(Data shown):
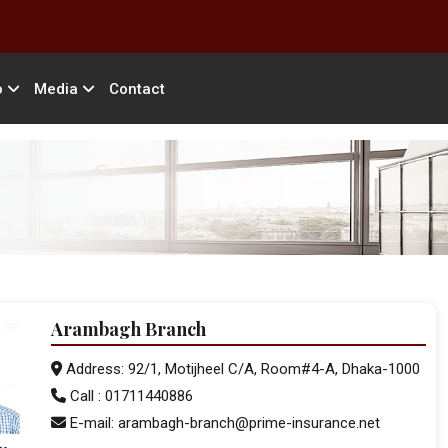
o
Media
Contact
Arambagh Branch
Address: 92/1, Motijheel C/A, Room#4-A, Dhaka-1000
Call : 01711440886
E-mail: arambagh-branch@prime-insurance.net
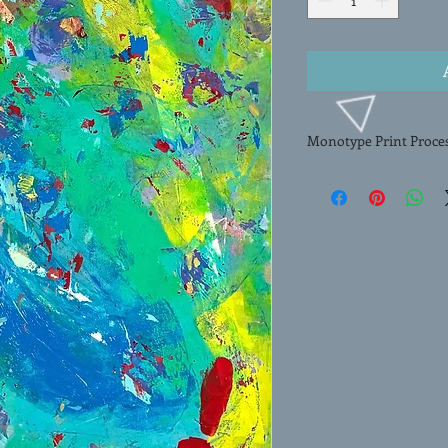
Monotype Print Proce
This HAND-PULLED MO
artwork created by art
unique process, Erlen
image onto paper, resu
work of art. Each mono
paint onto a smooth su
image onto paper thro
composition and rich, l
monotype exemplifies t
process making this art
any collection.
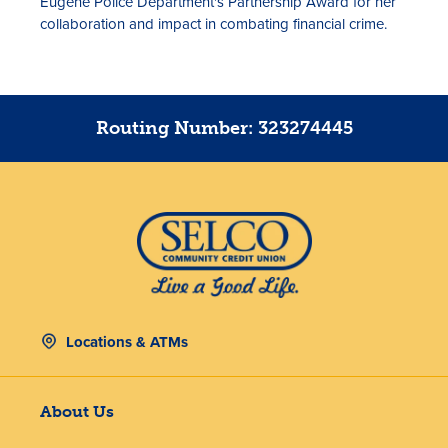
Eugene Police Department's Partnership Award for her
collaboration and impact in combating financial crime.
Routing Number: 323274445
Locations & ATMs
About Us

...

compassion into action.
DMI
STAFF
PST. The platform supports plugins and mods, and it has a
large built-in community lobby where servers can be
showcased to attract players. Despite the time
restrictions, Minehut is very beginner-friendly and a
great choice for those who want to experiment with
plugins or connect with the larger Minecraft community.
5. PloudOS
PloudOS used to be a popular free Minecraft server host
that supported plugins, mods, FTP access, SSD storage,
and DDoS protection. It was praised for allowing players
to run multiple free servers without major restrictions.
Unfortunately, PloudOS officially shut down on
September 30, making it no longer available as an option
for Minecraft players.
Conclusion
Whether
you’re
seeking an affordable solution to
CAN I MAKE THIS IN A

---

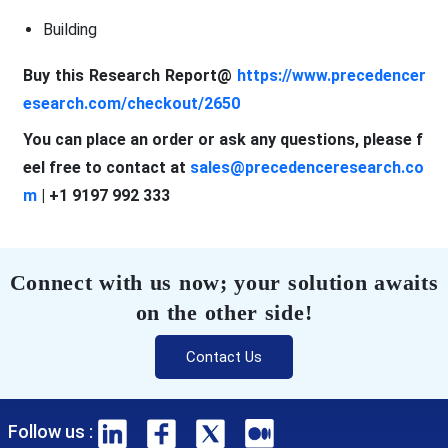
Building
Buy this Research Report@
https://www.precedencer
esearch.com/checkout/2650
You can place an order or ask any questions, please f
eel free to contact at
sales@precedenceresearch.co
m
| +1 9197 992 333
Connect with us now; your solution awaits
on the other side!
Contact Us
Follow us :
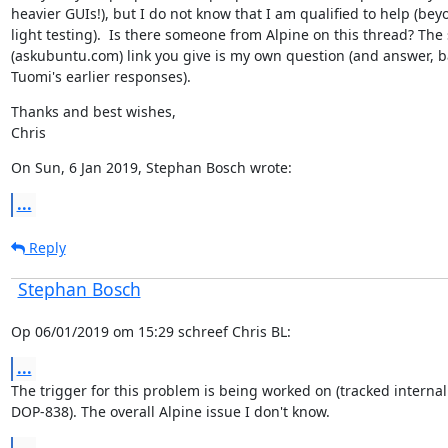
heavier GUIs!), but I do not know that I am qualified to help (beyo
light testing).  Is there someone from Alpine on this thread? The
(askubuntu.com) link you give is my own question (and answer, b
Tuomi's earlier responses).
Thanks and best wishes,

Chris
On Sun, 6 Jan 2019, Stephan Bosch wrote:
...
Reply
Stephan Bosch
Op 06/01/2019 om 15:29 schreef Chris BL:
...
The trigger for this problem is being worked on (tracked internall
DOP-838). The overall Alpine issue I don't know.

(Requirement):
The count, and nothing else: how many lines of the entries contain the word "making"?

(Exercise solution):
2